Chaitanya Aluru will present his FPO "Reconciliation-Based Methods for Identifying the Evolutionary Origins of Tandem Duplications in Repeat Domain Families" on Friday, 12/17/2021 at 1:30PM via Zoom and in CS 105

Zoom link: https://princeton.zoom.us/j/99860934740

The members of his committee are as follows: Mona Singh (Adviser), Readers: Ben Raphael, Bernard Chazelle, Mona Singh; Examiners: Mona Singh, Olga Troyanskaya, and Barbara Engelhardt

A copy of his thesis is available upon request. Please email gradinfo@cs.princeton.edu if you would like a copy of the thesis.

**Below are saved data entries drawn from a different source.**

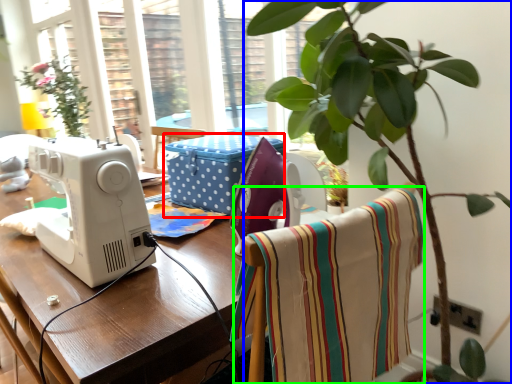 Question: Which object is positioned farthest from box (highlighted by a red box)? Select from houseplant (highlighted by a blue box) and blanket (highlighted by a green box).

Choices:
 (A) houseplant
 (B) blanket

Answer: (B) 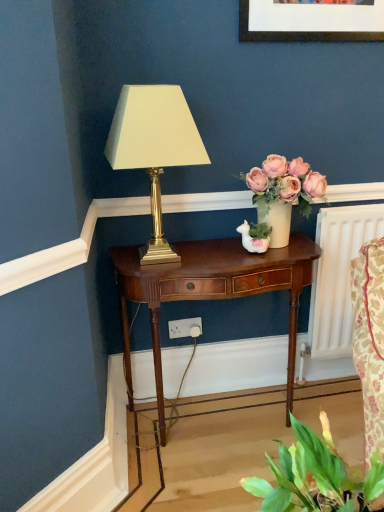 At what (x,y) coordinates should I click in order to perform the action: click on free space that is to the left of matte cream vase with pink roses at center. Please return your answer as a coordinate pair (x, y). Looking at the image, I should click on (221, 249). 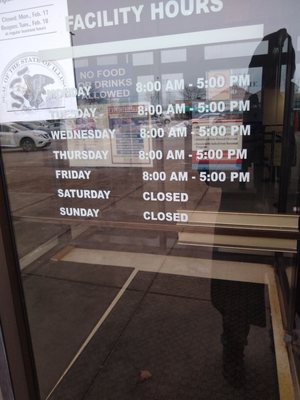 You are a GUI agent. You are given a task and a screenshot of the screen. Output one action in this format:
    pyautogui.click(x=<x>, y=<y>)
    Task: Click on the piece of paper
    
    Given the screenshot: What is the action you would take?
    pyautogui.click(x=17, y=45) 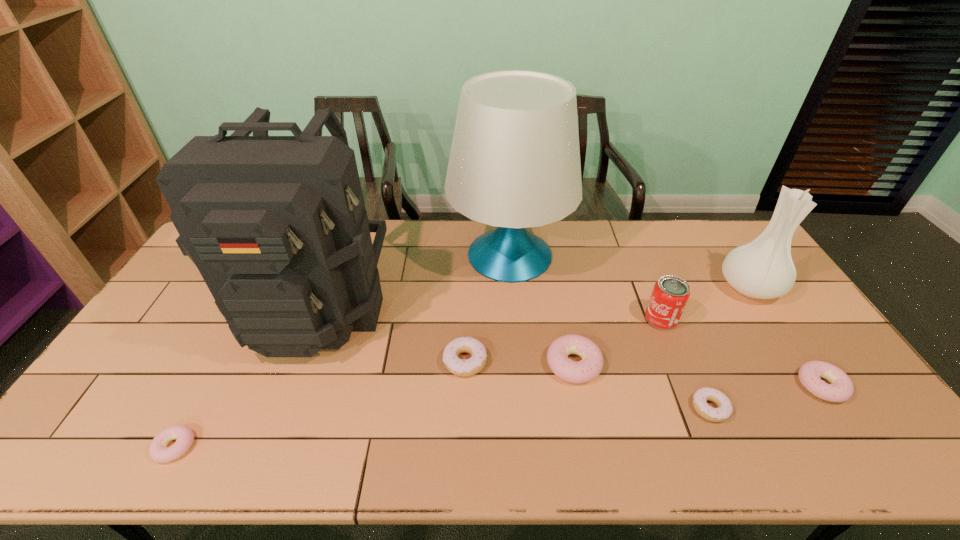 Image resolution: width=960 pixels, height=540 pixels. Identify the location of table lamp. (514, 163).

Where is `gray backpack`? This screenshot has height=540, width=960. gray backpack is located at coordinates (276, 225).

Find the location of a particular element. white vase is located at coordinates (763, 269).

Where is `the seventh shortest object`? The image size is (960, 540). the seventh shortest object is located at coordinates (763, 269).

You are a GUI agent. You are given a task and a screenshot of the screen. Output one action in this format:
    pyautogui.click(x=<x>, y=<y>)
    Task: Click on the fourth tallest object
    The height and width of the screenshot is (540, 960).
    Given the screenshot: What is the action you would take?
    pyautogui.click(x=670, y=294)

Where is `red can`? This screenshot has width=960, height=540. red can is located at coordinates (670, 294).

What are the coordinates of `the biggest pink doughnut` in the screenshot? It's located at (590, 366).

At what (x,y) coordinates should I click in order to perform the action: click on the third doughnut from left to right. Please return your answer as a coordinate pair (x, y). Image resolution: width=960 pixels, height=540 pixels. Looking at the image, I should click on (590, 366).

The width and height of the screenshot is (960, 540). I want to click on the bigger white doughnut, so click(473, 365).

Identify the location of the farther white doughnut. Image resolution: width=960 pixels, height=540 pixels. tap(473, 365). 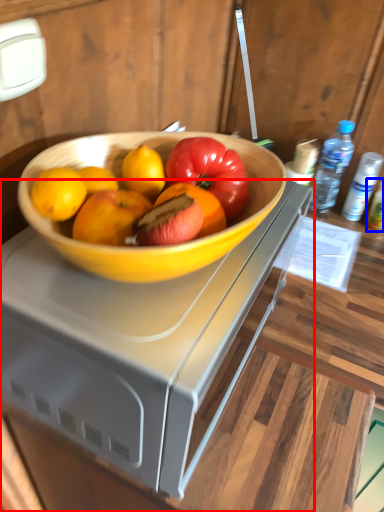 Question: Which of the following is the closest to the observer, desk (highlighted by a red box) or bottle (highlighted by a blue box)?

Choices:
 (A) desk
 (B) bottle

Answer: (A) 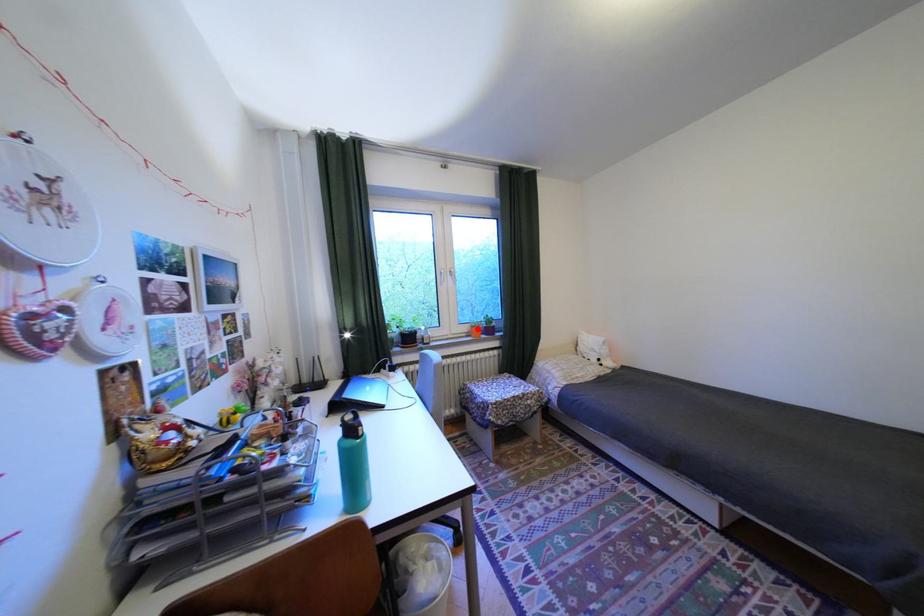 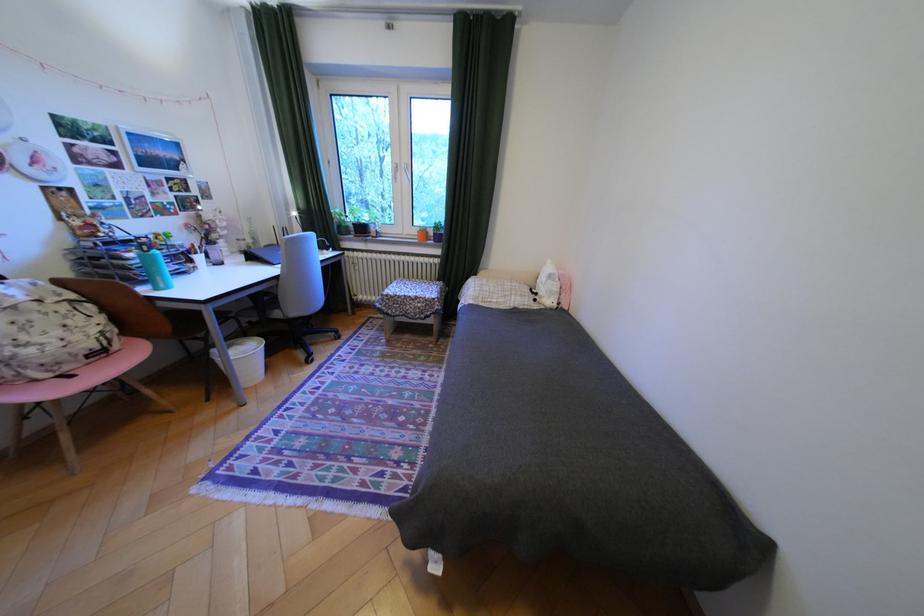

Everyone is invited to attend the talk.

Abstract follows below:

Domains are the structural, functional, and evolutionary building blocks of protein sequences. Proteins can contain multiple domain instances, and duplications and losses of
these domains are a key driver of protein evolution. Of particular interest are families of
proteins with consecutive repeats of the same domain. These tandem repeat families are
involved in a wide variety of functions, including transcriptional regulation, protein transport, muscle contraction, brain size regulation, and many others. Proteins with tandemly
repeated domains form a significant portion of the proteome across the tree of life. Despite
their prevalence and importance, the evolutionary histories and functional diversification
of many of these protein families are largely unknown. Understanding when domains duplicate, whether individually or together as part of an array of domains, could yield deeper
insights into the functions of these proteins.
Several attempts have been made to understand the evolution of repeat domains within
protein sequences. These approaches can largely be categorized into sequence-based and
reconciliation-based methods. Sequence-based approaches attempt to identify the existence
of tandem duplications, without placing them in an evolutionary context. Reconciliation
based methods, on the other hand, use gene and domain trees to simultaneously infer both
tandem duplication events and the genes they occurred in. These methods, while more
powerful, have not accurately captured tandem duplication events.
In this work, we bridge the gap between these two methods, developing reconciliationbased methods that can accurately identify tandem domain duplication events while also
placing them correctly in the evolutionary history of their gene families. We extend existing
reconciliation frameworks to include flexible cost models for duplication events. Rather
than fixed costs regardless of duplication size, we represent costs as arbitrary functions of
duplication length. We tackle the problem of distinguishing tandem duplications from other
duplication events by incorporating sequence position information from existing domains.
We provide both exact solutions and fast, accurate heuristics to these problems. Finally,
we apply these approaches to the largest repeat domain family in humans, the Cys2-His2
zinc fingers. In analysis of 494 Cys2-His2 zinc finger orthogroups, we find evidence of
numerous tandem domain duplications throughout the placental mammals.